> [WHAT IS NEEDED]: In the data that follows, count every line holding the string "Logopädie" and give the count alone.

----------------------------------------

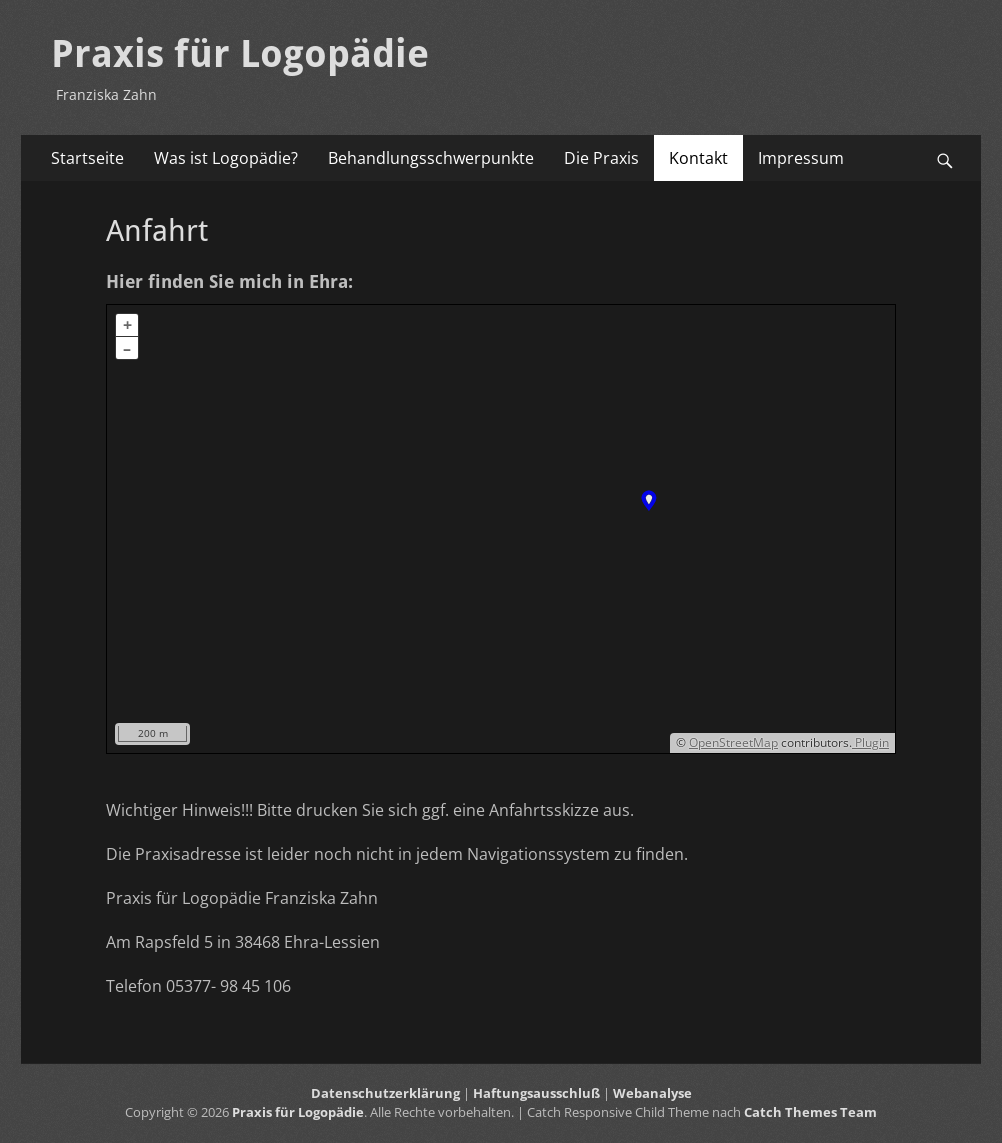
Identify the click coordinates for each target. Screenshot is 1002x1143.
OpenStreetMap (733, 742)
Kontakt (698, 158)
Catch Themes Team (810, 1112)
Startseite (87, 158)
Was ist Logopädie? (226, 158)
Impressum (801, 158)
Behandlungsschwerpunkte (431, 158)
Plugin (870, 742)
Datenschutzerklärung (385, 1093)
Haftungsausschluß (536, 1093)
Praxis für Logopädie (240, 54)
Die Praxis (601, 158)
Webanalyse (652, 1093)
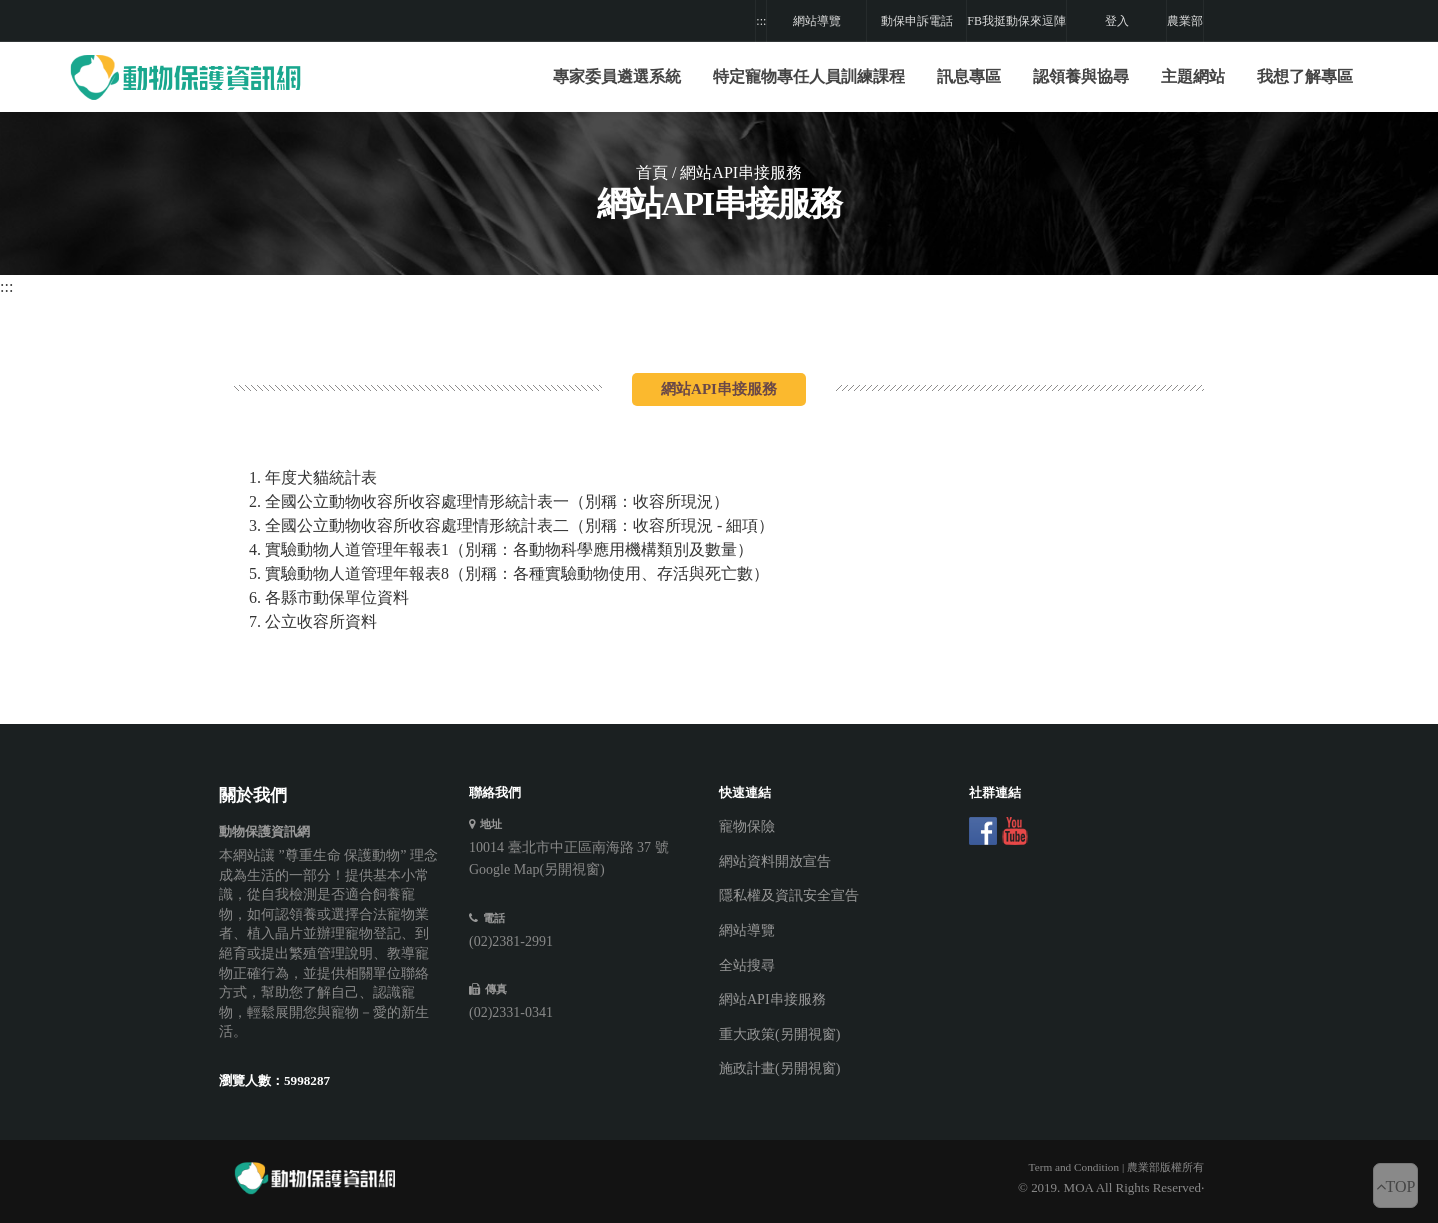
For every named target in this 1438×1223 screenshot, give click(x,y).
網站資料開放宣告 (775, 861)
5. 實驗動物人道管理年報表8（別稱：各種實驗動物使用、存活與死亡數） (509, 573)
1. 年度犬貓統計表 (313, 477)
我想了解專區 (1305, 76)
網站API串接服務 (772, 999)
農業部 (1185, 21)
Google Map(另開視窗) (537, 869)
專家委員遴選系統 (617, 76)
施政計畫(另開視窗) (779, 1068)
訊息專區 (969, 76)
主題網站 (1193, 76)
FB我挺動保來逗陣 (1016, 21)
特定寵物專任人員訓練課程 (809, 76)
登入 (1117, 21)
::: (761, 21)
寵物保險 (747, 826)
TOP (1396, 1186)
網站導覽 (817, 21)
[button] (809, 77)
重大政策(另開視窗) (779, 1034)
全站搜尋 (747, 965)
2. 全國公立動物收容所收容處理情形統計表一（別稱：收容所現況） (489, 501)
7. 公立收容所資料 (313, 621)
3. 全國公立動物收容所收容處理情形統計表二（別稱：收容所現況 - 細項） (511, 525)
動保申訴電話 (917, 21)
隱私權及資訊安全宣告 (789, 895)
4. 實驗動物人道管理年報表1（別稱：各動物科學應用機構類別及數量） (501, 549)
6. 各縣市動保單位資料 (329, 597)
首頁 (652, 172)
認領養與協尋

----------------------------------------

> [TASK ANSWER]: 2